Segment Start: Data

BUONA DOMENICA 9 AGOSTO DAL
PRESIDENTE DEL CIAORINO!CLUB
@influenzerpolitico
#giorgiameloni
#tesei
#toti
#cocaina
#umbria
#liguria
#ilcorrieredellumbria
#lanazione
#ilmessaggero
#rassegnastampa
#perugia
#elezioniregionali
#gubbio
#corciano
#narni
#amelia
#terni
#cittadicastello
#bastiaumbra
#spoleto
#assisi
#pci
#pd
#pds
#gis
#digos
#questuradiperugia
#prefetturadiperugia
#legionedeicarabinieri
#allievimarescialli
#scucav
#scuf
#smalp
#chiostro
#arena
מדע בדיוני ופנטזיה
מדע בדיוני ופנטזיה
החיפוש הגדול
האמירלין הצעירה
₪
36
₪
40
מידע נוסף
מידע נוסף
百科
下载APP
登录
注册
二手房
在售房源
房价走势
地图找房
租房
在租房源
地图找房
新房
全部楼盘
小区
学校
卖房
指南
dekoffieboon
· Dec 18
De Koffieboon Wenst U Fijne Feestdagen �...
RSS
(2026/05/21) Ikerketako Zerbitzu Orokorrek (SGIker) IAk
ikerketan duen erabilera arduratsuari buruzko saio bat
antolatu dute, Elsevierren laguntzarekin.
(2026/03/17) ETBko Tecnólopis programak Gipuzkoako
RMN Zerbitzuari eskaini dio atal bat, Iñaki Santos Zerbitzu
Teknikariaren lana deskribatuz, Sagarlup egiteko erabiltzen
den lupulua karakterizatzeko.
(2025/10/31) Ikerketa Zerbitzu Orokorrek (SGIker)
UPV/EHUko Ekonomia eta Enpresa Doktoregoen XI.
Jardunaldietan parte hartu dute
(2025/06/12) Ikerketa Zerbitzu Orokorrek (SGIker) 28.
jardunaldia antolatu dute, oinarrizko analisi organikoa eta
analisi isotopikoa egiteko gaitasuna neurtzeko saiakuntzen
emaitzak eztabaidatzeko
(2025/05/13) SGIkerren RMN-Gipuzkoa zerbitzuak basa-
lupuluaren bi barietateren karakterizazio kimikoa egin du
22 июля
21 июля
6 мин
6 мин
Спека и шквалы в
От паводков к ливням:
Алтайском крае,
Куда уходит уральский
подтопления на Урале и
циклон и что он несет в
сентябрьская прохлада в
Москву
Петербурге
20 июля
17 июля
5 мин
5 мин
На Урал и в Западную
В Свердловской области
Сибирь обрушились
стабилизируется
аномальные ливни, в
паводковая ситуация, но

Segment End: Data

## Work instructions
Nothing in the records may change; write them out again in full.

## Problem solution
BUONA DOMENICA 9 AGOSTO DAL
PRESIDENTE DEL CIAORINO!CLUB
@influenzerpolitico
#giorgiameloni
#tesei
#toti
#cocaina
#umbria
#liguria
#ilcorrieredellumbria
#lanazione
#ilmessaggero
#rassegnastampa
#perugia
#elezioniregionali
#gubbio
#corciano
#narni
#amelia
#terni
#cittadicastello
#bastiaumbra
#spoleto
#assisi
#pci
#pd
#pds
#gis
#digos
#questuradiperugia
#prefetturadiperugia
#legionedeicarabinieri
#allievimarescialli
#scucav
#scuf
#smalp
#chiostro
#arena
מדע בדיוני ופנטזיה
מדע בדיוני ופנטזיה
החיפוש הגדול
האמירלין הצעירה
₪
36
₪
40
מידע נוסף
מידע נוסף
百科
下载APP
登录
注册
二手房
在售房源
房价走势
地图找房
租房
在租房源
地图找房
新房
全部楼盘
小区
学校
卖房
指南
dekoffieboon
· Dec 18
De Koffieboon Wenst U Fijne Feestdagen �...
RSS
(2026/05/21) Ikerketako Zerbitzu Orokorrek (SGIker) IAk
ikerketan duen erabilera arduratsuari buruzko saio bat
antolatu dute, Elsevierren laguntzarekin.
(2026/03/17) ETBko Tecnólopis programak Gipuzkoako
RMN Zerbitzuari eskaini dio atal bat, Iñaki Santos Zerbitzu
Teknikariaren lana deskribatuz, Sagarlup egiteko erabiltzen
den lupulua karakterizatzeko.
(2025/10/31) Ikerketa Zerbitzu Orokorrek (SGIker)
UPV/EHUko Ekonomia eta Enpresa Doktoregoen XI.
Jardunaldietan parte hartu dute
(2025/06/12) Ikerketa Zerbitzu Orokorrek (SGIker) 28.
jardunaldia antolatu dute, oinarrizko analisi organikoa eta
analisi isotopikoa egiteko gaitasuna neurtzeko saiakuntzen
emaitzak eztabaidatzeko
(2025/05/13) SGIkerren RMN-Gipuzkoa zerbitzuak basa-
lupuluaren bi barietateren karakterizazio kimikoa egin du
22 июля
21 июля
6 мин
6 мин
Спека и шквалы в
От паводков к ливням:
Алтайском крае,
Куда уходит уральский
подтопления на Урале и
циклон и что он несет в
сентябрьская прохлада в
Москву
Петербурге
20 июля
17 июля
5 мин
5 мин
На Урал и в Западную
В Свердловской области
Сибирь обрушились
стабилизируется
аномальные ливни, в
паводковая ситуация, но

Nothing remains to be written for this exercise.